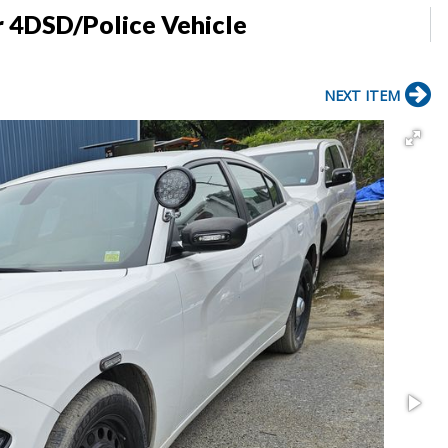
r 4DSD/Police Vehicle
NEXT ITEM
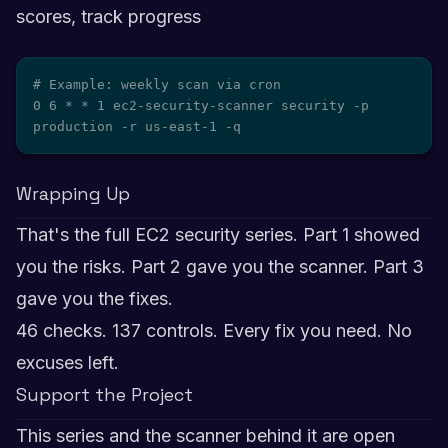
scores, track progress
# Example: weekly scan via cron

...

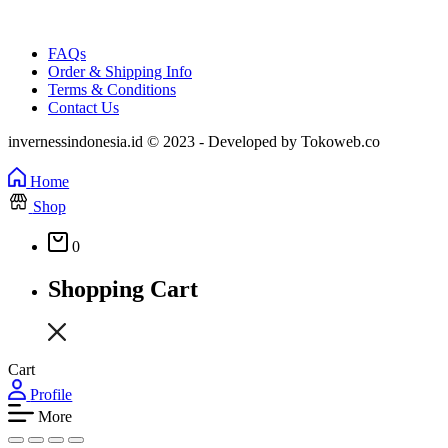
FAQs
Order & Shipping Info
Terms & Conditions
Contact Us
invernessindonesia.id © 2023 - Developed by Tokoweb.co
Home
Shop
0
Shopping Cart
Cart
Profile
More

==

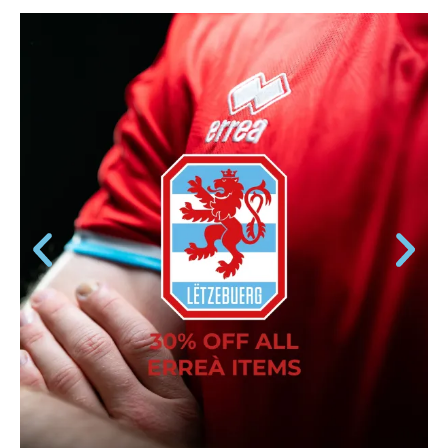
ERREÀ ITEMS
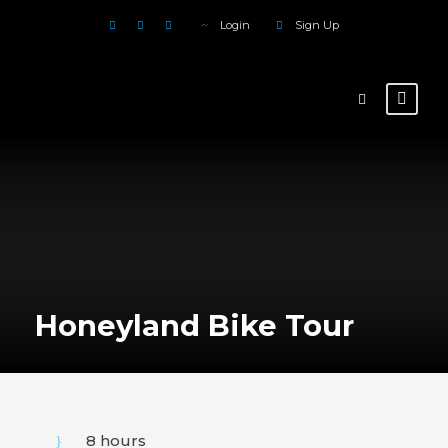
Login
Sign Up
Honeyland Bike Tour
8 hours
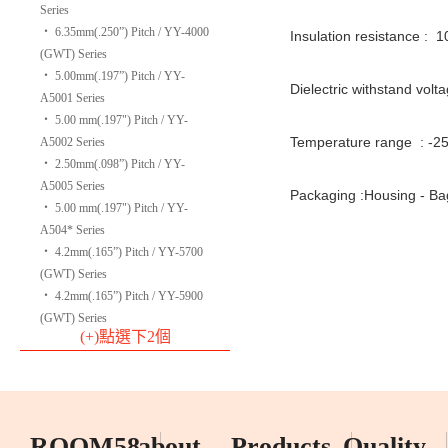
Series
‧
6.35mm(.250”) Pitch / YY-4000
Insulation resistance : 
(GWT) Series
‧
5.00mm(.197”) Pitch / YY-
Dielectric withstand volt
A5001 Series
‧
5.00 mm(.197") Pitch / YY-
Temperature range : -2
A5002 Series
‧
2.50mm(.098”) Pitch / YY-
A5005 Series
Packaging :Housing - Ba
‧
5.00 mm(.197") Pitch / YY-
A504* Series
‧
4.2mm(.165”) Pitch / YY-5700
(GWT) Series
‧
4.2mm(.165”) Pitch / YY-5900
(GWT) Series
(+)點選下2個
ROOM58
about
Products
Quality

**AIM OF THE TASK:** Reproduce each line from the data that has "Pitch" in it.

**RESPONSE:**
6.35mm(.250”) Pitch / YY-4000
5.00mm(.197”) Pitch / YY-
5.00 mm(.197") Pitch / YY-
2.50mm(.098”) Pitch / YY-
5.00 mm(.197") Pitch / YY-
4.2mm(.165”) Pitch / YY-5700
4.2mm(.165”) Pitch / YY-5900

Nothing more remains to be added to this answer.